- _What you need to do_
The output is the lines below from the one with "Blue Life Community (340, 10)" through the one with "Contact Us (424, 2407)", both included, printed exactly and with no other line.

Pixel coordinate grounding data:
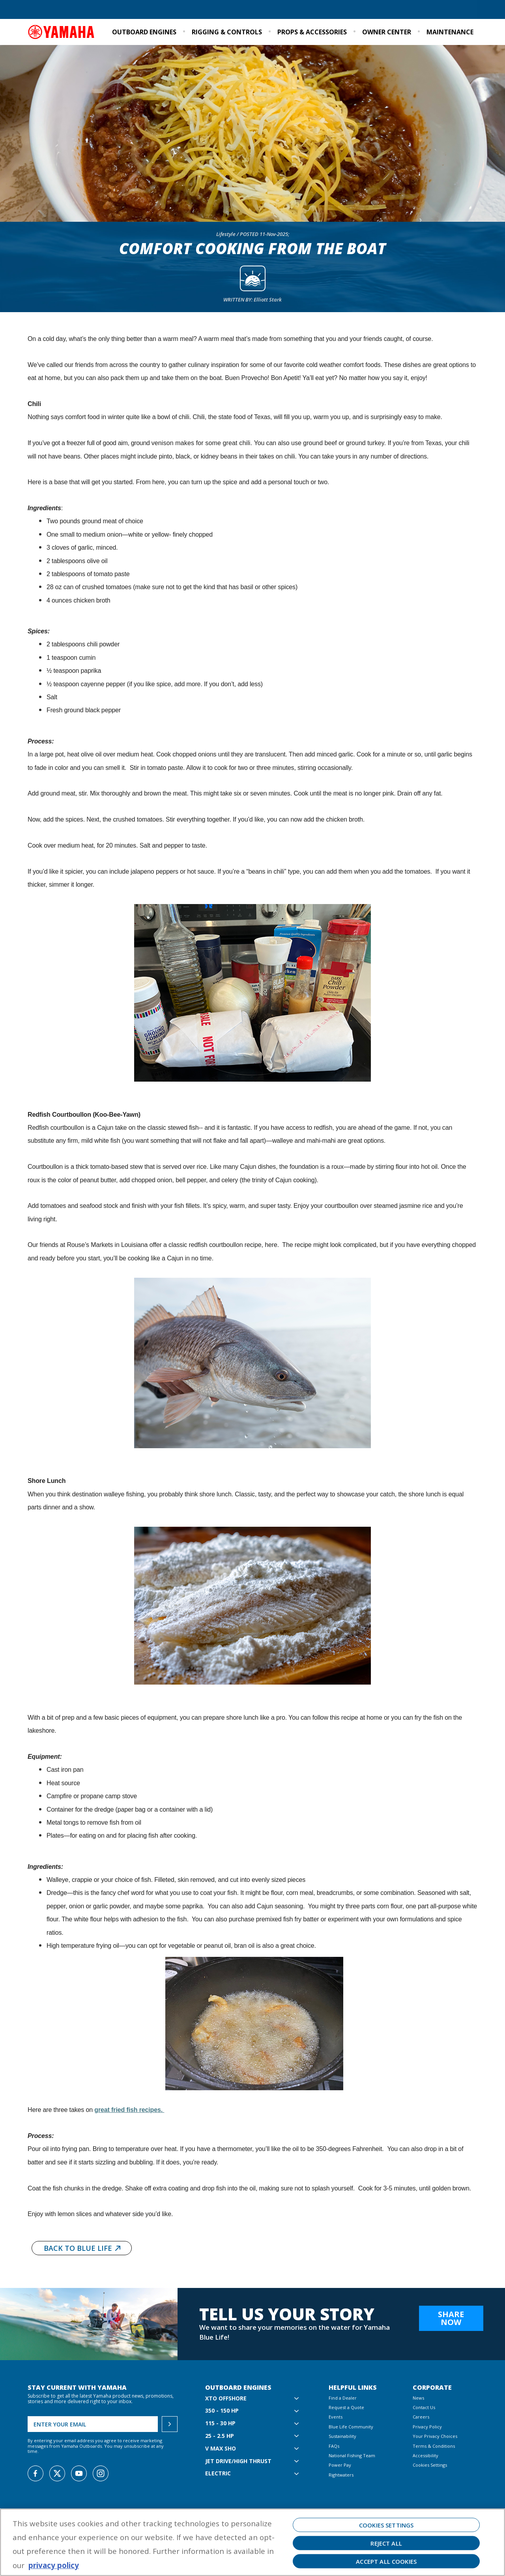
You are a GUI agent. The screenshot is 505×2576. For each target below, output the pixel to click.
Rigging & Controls (227, 32)
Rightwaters (341, 2475)
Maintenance (449, 32)
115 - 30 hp (220, 2423)
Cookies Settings (430, 2465)
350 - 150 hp (222, 2411)
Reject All (386, 2543)
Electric (218, 2473)
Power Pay (340, 2465)
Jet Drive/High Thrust (238, 2461)
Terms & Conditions (434, 2446)
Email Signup (459, 10)
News (418, 2398)
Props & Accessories (312, 32)
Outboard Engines (144, 32)
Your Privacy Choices (435, 2436)
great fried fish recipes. (129, 2109)
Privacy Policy (427, 2427)
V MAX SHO (220, 2448)
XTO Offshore (226, 2398)
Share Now (451, 2318)
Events (426, 10)
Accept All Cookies (386, 2561)
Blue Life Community (340, 10)
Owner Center (386, 32)
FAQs (334, 2446)
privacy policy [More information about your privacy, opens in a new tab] (53, 2565)
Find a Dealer (46, 10)
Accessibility (425, 2455)
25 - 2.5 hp (219, 2436)
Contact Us (424, 2407)
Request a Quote (90, 10)
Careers (421, 2417)
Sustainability (392, 10)
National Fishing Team (352, 2455)
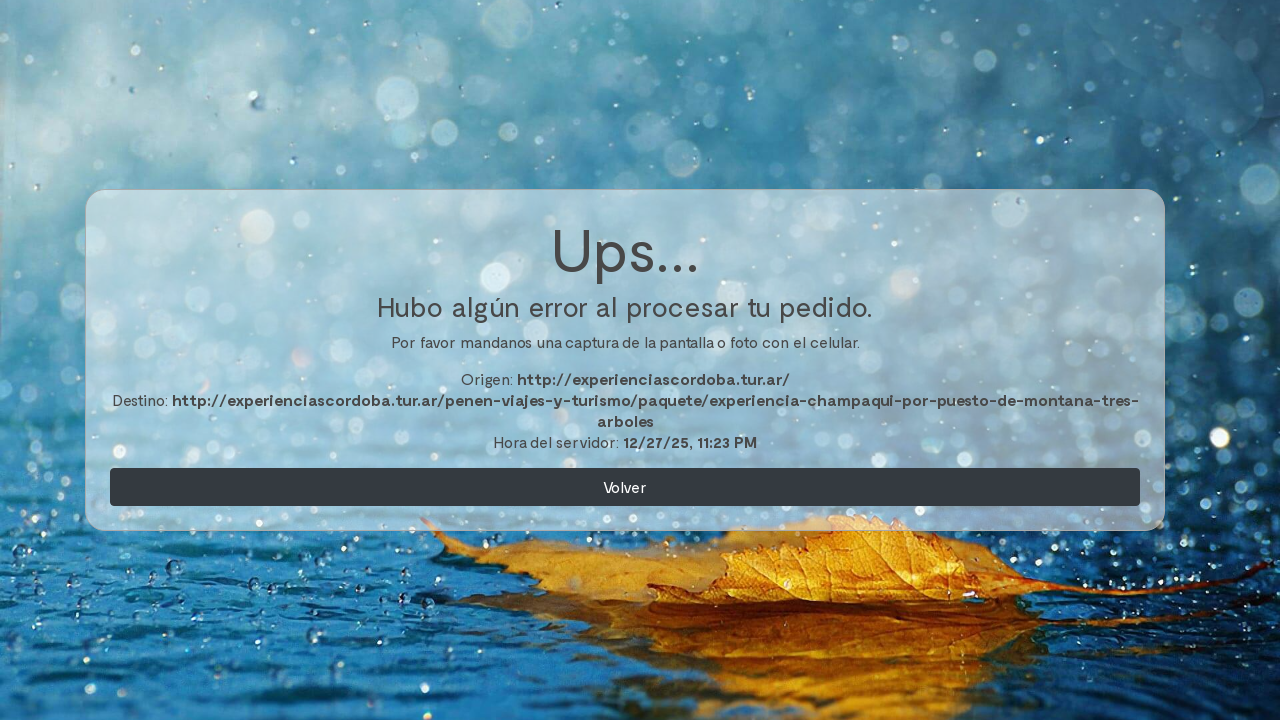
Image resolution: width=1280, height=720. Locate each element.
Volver (625, 486)
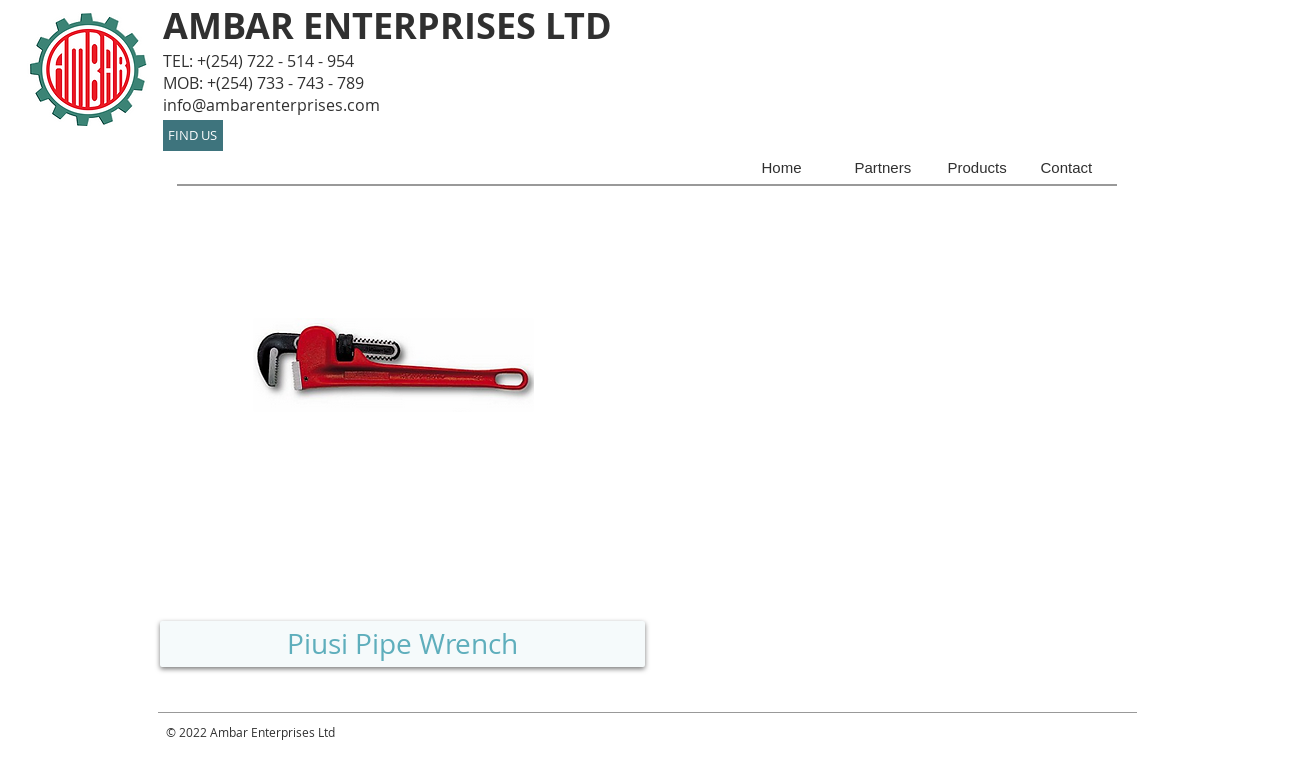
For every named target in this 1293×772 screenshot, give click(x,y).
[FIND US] (193, 135)
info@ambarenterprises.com (271, 105)
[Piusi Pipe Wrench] (402, 644)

- _Your response_
Blue Life Community (340, 10)
Owner Center (386, 32)
FAQs (334, 2446)
privacy policy [More information about your privacy, opens in a new tab] (53, 2565)
Find a Dealer (46, 10)
Accessibility (425, 2455)
25 - 2.5 hp (219, 2436)
Contact Us (424, 2407)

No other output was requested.